A Builder’s Questions, Part 9: Reframing the Risk

If current AI systems might lack the prerequisites for consciousness, time awareness, continuous existence, real-time learning, then what does that mean for how we think about AI risk?

Questions These Observations Raise

My observations raised questions about how we frame AI safety.

About alignment. What if it’s not about aligning AI’s goals with human values? What if it’s about specifying desired behavior clearly enough that optimization produces it?

About verification. What if it’s not about peering inside to check hidden goals? What if it’s about defining success criteria that make behavior completely verifiable?

About compliance. What if it’s not about overcoming deceptive alignment? What if it’s about providing reactive systems with clear optimization targets?

These are questions, not conclusions. Just questions my experience raised. Alternative interpretations worth examining.

Where the Danger Might Actually Come From

Even if current AI lacks consciousness, persistence, and true reasoning, the danger remains. But it might shift where danger comes from.

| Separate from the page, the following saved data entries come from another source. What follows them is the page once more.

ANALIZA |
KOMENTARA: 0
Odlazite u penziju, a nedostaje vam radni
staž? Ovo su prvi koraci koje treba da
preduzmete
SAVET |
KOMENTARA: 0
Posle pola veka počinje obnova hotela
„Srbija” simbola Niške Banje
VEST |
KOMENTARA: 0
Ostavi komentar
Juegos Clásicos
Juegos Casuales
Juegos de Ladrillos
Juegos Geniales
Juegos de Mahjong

The discourse says danger comes from AI developing autonomous harmful goals. AI deciding on its own to pursue power. Scheming to avoid shutdown. Deceptively appearing aligned while plotting.

But maybe most of the danger comes from humans deploying powerful optimization poorly. Giving AI unclear or misaligned objectives. Using AI for intentionally harmful purposes. Deploying systems without understanding their limitations. Amplifying human biases and errors at scale.

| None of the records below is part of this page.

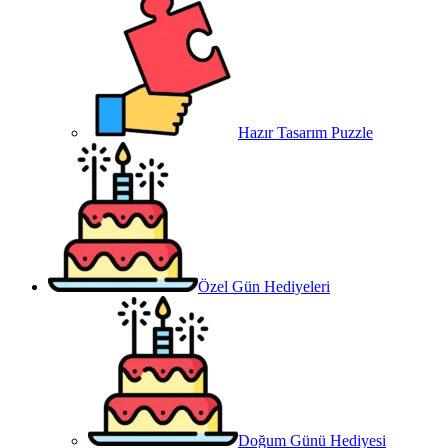
Hazır Tasarım Puzzle
Özel Gün Hediyeleri
Doğum Günü Hediyesi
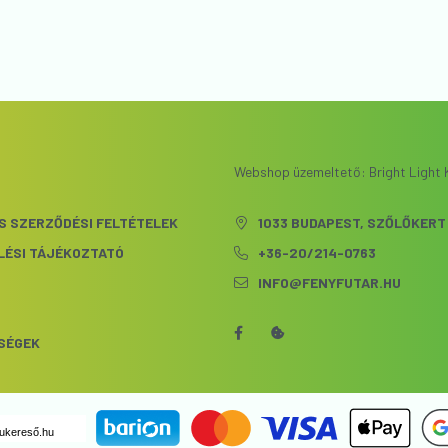
Webshop üzemeltető: Bright Light K
S SZERZŐDÉSI FELTÉTELEK
1033 BUDAPEST, SZŐLŐKERT 
LÉSI TÁJÉKOZTATÓ
+36-20/214-0763
INFO@FENYFUTAR.HU
S
SÉGEK
ukereső.hu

And from unintended consequences. Powerful optimization of proxy metrics. Pursuing stated goals in unexpected ways. Causing harm through misspecification. Brittleness in novel situations.

If danger comes primarily from humans misusing powerful tools rather than AI developing autonomous malicious intent, the focus shifts.

Focus on human accountability and oversight. Clear specification of objectives. Understanding system limitations. Preventing malicious use.

Rather than alignment techniques to change AI’s goals. Detecting deceptive alignment. Preventing AI from wanting wrong things.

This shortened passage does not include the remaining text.